I became a wild thing, bucking and rearing against his solid strength. Frantic noises I had intended to contain words broke from me. I had meant to command him to stop. Then I tried to beg. But to my everlasting vexation, the sounds escaping seemed to only contain different forms of the word "no." I said it in every language I knew.
I screamed it as he reached between them to grapple with his trousers. "Fight me all you like," he breathed into my ear as he found the convenient opening in my drawers. "This won’t take long." And it didn’t. I watched my rhythmic breaths spreading over the wood of the desk in a fleeting vapor. They disappeared with every painful inhale. Perhaps I could just stop breathing. This won’t take long. It didn’t have to.
I stood there frozen, my whole body trembling as I watched him pull his clothes back on, his movements careless, like what had just happened meant absolutely nothing to him. Rowan caught the look on my face and smirked, his laughter cruel and sharp like a blade against my skin. He turned to Kael, his voice dripping with mockery.
"So, how does she taste? Like she’s some kind of sweet meal?"
Kael didn’t even bother looking at me. He adjusted his shirt and gave a short laugh, shaking his head as if I wasn’t even human. "I don’t know what is so special about her," he said coldly. "She’s still the same. Nothing different."

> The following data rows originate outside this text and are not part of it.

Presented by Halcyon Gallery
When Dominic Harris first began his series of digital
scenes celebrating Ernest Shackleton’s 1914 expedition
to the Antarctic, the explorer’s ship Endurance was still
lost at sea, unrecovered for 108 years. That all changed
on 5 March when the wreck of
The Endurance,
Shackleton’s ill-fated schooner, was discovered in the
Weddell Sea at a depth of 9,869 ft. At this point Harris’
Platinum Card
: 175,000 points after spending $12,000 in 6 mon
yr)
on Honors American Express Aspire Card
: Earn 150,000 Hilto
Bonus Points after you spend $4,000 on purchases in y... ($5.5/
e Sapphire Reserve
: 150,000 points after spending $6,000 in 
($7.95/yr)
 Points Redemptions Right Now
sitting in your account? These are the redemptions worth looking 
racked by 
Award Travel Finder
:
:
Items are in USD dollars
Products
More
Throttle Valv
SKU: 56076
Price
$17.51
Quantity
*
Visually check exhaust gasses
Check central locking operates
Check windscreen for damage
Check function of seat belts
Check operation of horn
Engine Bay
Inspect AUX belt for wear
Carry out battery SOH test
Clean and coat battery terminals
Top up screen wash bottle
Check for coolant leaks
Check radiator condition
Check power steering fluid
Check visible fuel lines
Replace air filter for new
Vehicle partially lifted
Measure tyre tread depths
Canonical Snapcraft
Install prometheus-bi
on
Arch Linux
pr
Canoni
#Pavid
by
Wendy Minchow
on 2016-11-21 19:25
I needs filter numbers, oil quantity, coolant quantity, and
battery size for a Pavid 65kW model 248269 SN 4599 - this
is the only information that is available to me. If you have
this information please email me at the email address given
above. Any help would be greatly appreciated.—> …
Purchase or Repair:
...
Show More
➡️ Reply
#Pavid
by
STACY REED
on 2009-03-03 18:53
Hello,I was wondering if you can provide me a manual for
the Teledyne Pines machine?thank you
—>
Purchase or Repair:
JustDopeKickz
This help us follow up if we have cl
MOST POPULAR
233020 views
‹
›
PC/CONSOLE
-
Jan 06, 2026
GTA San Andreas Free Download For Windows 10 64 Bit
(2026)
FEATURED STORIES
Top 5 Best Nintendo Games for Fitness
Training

Their words cut deeper than the act itself. My heart sank as the two of them walked out of the room, leaving me broken, discarded, like I was some kind of object they had used and didn’t care about anymore. I just stood there for a moment, unable to move, feeling the shame crawl over me like a heavy blanket I could never throw off.
When the door finally closed, I sank to the floor, tears slipping down my face in silence. I couldn’t even sob loudly, I didn’t have the strength. That wasn’t the first time they had forced themselves on me, and the bitter truth was that I knew it might not be the last. Every time it happened, I was helpless, my body betraying me, my voice stolen by fear.
Slowly, painfully, I dressed myself, my hands shaking as I pulled the fabric over my bruised skin. Shame clung to me like a second skin, and no matter how hard I tried to fight it, I couldn’t wash it away.